Recently an anesthesiologist at the University of California, Davis made headlines when she described how anesthesiologists can help the environment by using a lower carbon footprint inhalational agent (think sevoflurane). I'm a responsible citizen of this planet. I too would like to help the environment and decrease my carbon footprint. (Is it just me but every time I hear carbon footprint I have a mental picture of Han Solo frozen in carbonite in "The Empire Strikes Back".)
I have previously mentioned the Z-Stick. What better way to conserve energy than to spend as little of it as possible? By remaining in my chair but still able to reach all my anesthesia monitors, I can burn off fewer calories and exhale less carbon dioxide. Voila, less greenhouse gases escaping into the atmosphere to destroy mankind.

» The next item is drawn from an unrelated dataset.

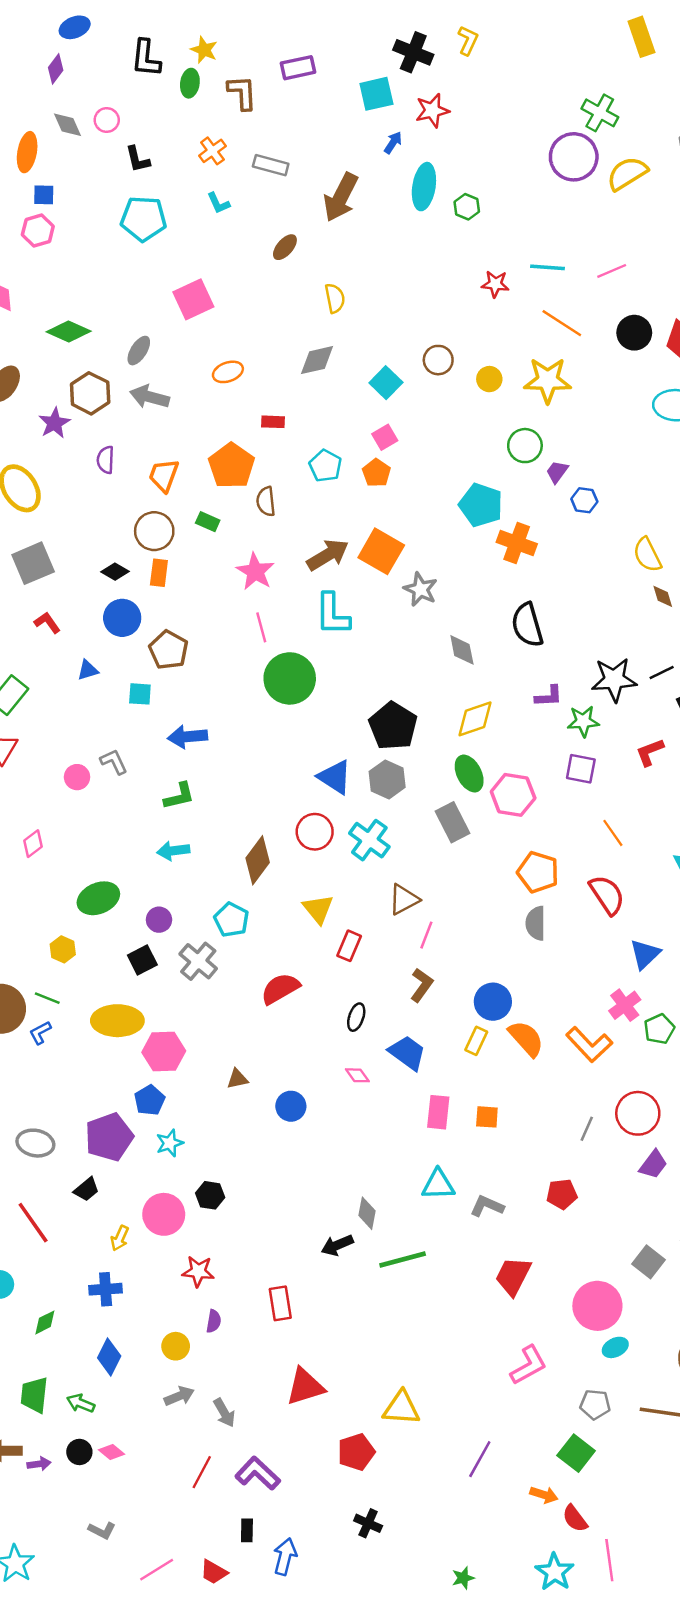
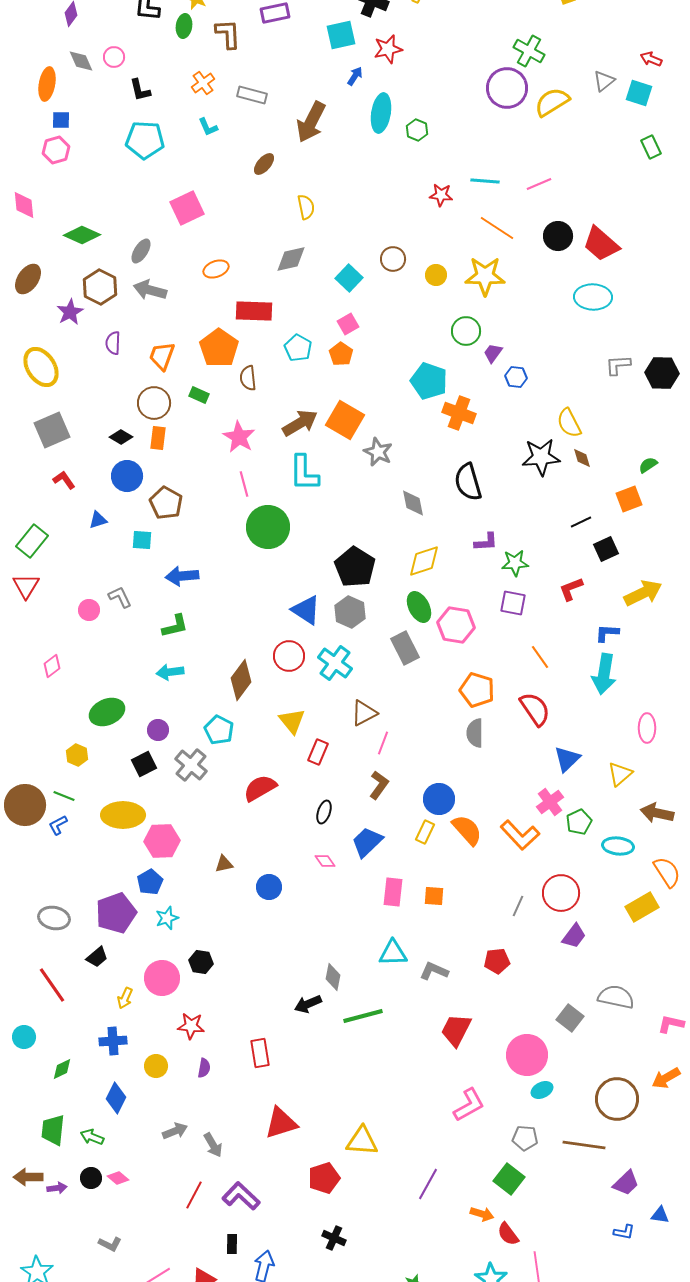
red rectangle: (273, 422) -> (254, 311), size x1.8
black star: (614, 680) -> (541, 457), moved
blue trapezoid: (407, 1053) -> (367, 842), turned -80
yellow circle: (176, 1346) -> (156, 1066), moved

Now here is another possibility for anesthesiologists to help our progeny stay cool on this planet. Anesthesiologists face a wall of equipment every single day. Each one of these run on electricity and generate heat, sometimes lots of it. Some of the monitors can run quite hot to the touch. Therefore I place bags of IV fluid on top to heat them up and keep them warm. Sure there are faster and more expensive fluid warmers you can buy but they cost money and use electricity which most likely will lead to further generation of greenhouse gases. My method uses heat that is already available and wasted every day. This excess heat has to be cooled off by turning up the air conditioning in the operating room. Why not harness it for another purpose?

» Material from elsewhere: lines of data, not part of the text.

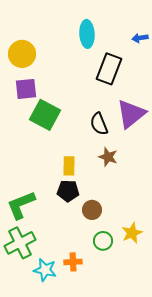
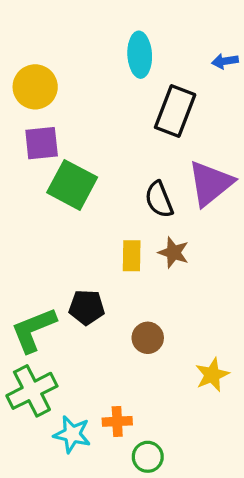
yellow rectangle: (69, 166) -> (132, 256), moved
black pentagon: (68, 191) -> (87, 307), moved
green circle: (103, 241) -> (148, 457), moved

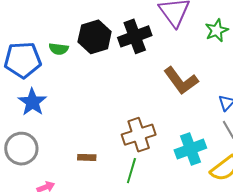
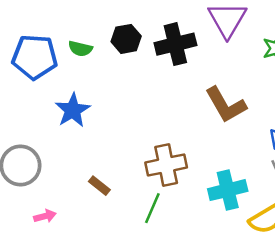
black hexagon: (95, 37) -> (126, 39), size x0.7
blue star: (32, 102) -> (73, 110), moved
brown rectangle: (87, 157) -> (99, 186), turned 30

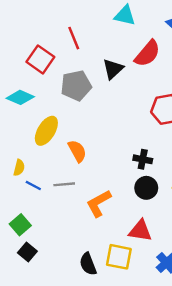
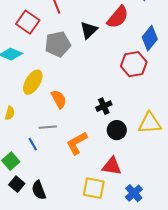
black cross: (143, 159) -> (104, 106), moved, turned -35
blue line: (33, 185) -> (33, 144), moved, turned 32
black semicircle: (88, 264) -> (39, 190), moved

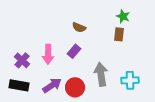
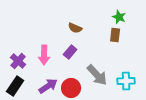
gray arrow: (101, 74) -> (97, 75), turned 145
black rectangle: (19, 85) -> (15, 86), turned -66

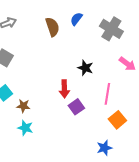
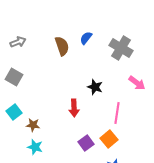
purple square: (76, 107) -> (86, 143), moved
orange square: (117, 120) -> (109, 139), moved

If you look at the picture, the control box for our monitors has heat dissipating grills on the exterior surface. I can put one or two bags on top of these extensions and they warm up the fluids quite nicely. Most of our screens now are LCD but in the past when we had CRT monitors, the top would get very warm. I could also put a few bags of fluids up there and keep them nice and toasty.

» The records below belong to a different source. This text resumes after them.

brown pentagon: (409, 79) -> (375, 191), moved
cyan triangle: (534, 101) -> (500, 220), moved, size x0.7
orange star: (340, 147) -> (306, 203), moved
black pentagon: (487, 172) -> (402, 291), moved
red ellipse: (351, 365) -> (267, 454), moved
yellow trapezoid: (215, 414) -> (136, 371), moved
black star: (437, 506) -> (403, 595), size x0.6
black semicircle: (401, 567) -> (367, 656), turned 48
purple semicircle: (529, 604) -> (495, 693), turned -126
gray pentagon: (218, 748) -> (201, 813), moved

Granted this is a very slow process for warming IV fluids. A Hotline machine will get your fluids hot almost instantaneously. My method requires about one hour for a room temperature (a cold OR temperature) bag to not feel cold to the touch. It takes about another hour for the bag to actually feel warm. But you'd be amazed how even lukewarm IVF can keep the patient's body temperature from scraping 35 degrees Celsius. Plus you're recycling otherwise lost energy in the operating room. What could be greener than that?